Developers beware; the lethal SQL (injection) stalks this night

CAST Software’s press team has been a busy lot this week. Just last night I was working on a story that talks about the company’s opinions on sloppy programmer code validation practices and how this can lead to SQL code injections targeted at the database layer of an application.

The software quality analysis company says that if programmers ignore so-called “application component interaction patterns”, then this leaves doors open to malicious attacks.

“While SQL injection is not a new exploit, applications continue to be vulnerable to it. It’s not because developers and architects don’t know about them or don’t have the skill to prevent them — it’s because they can’t see them, or worse, they may think they’ve prevented it, but something outside their range of competence conspires against them,” says the company in a press statement.

Not surprisingly, CAST has an automated system that can look for patterns in the application — patterns of component interactions — that can potentially compromise the application.

But CAST is not the only company vocal on this subject.

Technical director at F5 Networks Owen Cole says that, “SQL injection attacks are amongst the stealthiest hacking attempts. Attackers have learned that the Trojan Horse can be easily recognised by application firewalls and denied entry into the application infrastructure completely.”

Consequently, Owen says that we have seen a modified kind of attack born, the Trojan Zebra.


“Standard Trojan horses can easily be corralled by matching suspicious text within the query, but zebras conceal the attack characters within a string of text, rather like a single malicious zebra within an otherwise benign herd. This is simply the next step along the evolutionary arms race of hacking, but organisations can counteract such threats by normalising text and examining both URLs and characters within the text without being fooled by lack of spaces within the entry, for example,” said Owen.

Looking further afield for still more opinions in this space we find Tony Haverson, a senior developer at a popular online dating site.

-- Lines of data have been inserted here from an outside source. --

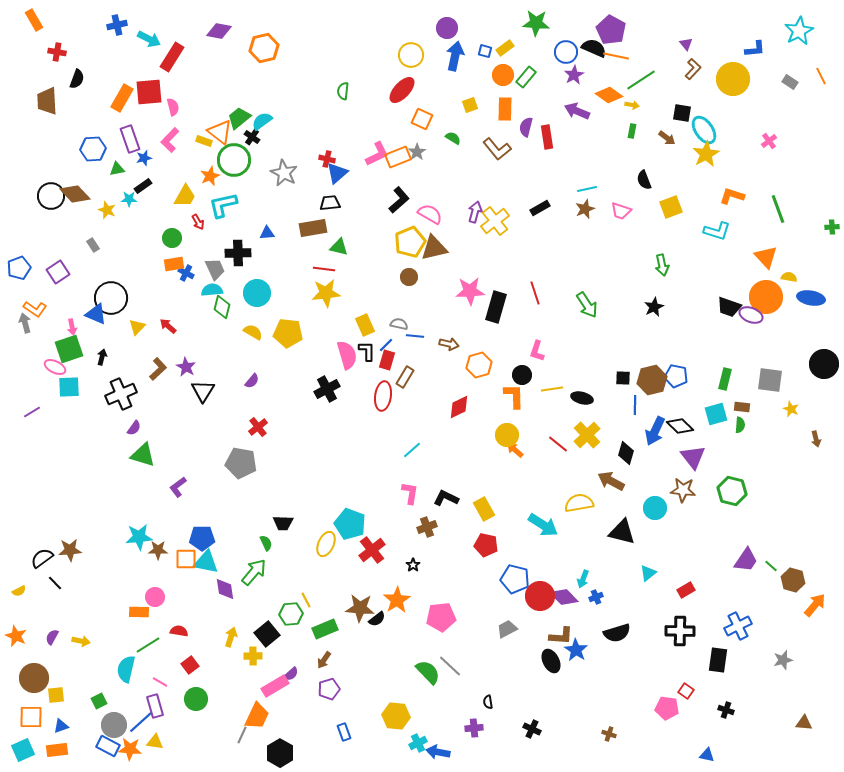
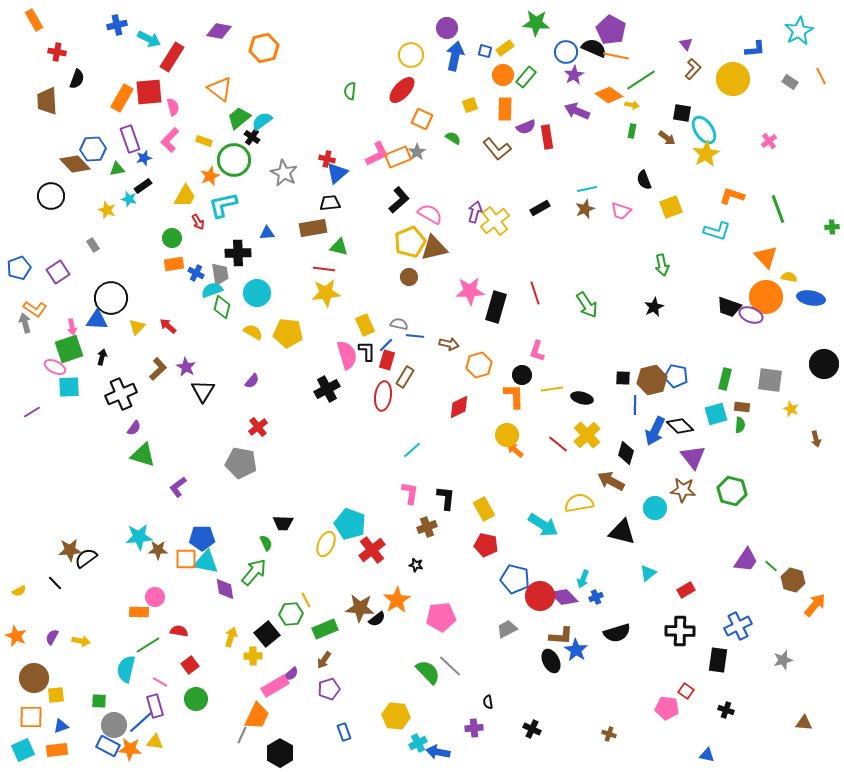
green semicircle at (343, 91): moved 7 px right
purple semicircle at (526, 127): rotated 126 degrees counterclockwise
orange triangle at (220, 132): moved 43 px up
brown diamond at (75, 194): moved 30 px up
cyan star at (129, 199): rotated 14 degrees clockwise
gray trapezoid at (215, 269): moved 5 px right, 5 px down; rotated 15 degrees clockwise
blue cross at (186, 273): moved 10 px right
cyan semicircle at (212, 290): rotated 15 degrees counterclockwise
blue triangle at (96, 314): moved 1 px right, 6 px down; rotated 20 degrees counterclockwise
black L-shape at (446, 498): rotated 70 degrees clockwise
black semicircle at (42, 558): moved 44 px right
black star at (413, 565): moved 3 px right; rotated 24 degrees counterclockwise
green square at (99, 701): rotated 28 degrees clockwise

“There are easy and proven ways to prevent SQL injection in most modern programming environments and when best practice is followed, it should prevent the attacks by virtue of preventing user input from being treated as any thing other than data. Parameterising SQL queries, for example, rather than constructing text sql queries out of the user input, will completely defeat SQL injection attacks. For example, microsoft’s best practices for preventing sql injection are at”

“This suggests that the solution to these vulnerabilities lies in developer education and proper application of defensive programming in validating user input.”

“The use of automated tools as a backstop to these practices is very useful. Developers should be writing unit or integration tests to catch these sorts of omissions, but few developers ever have the time or inclination to write enough cover to catch all of this.”

“SQL injection attacks are really just a subset of the larger set of security issues raised by improper verification of input, which include cross-site scripting attacks in a web context, where a malicious user will cause the victim site to display content or run JavaScript code of the malicious user’s choice,” said Haverson.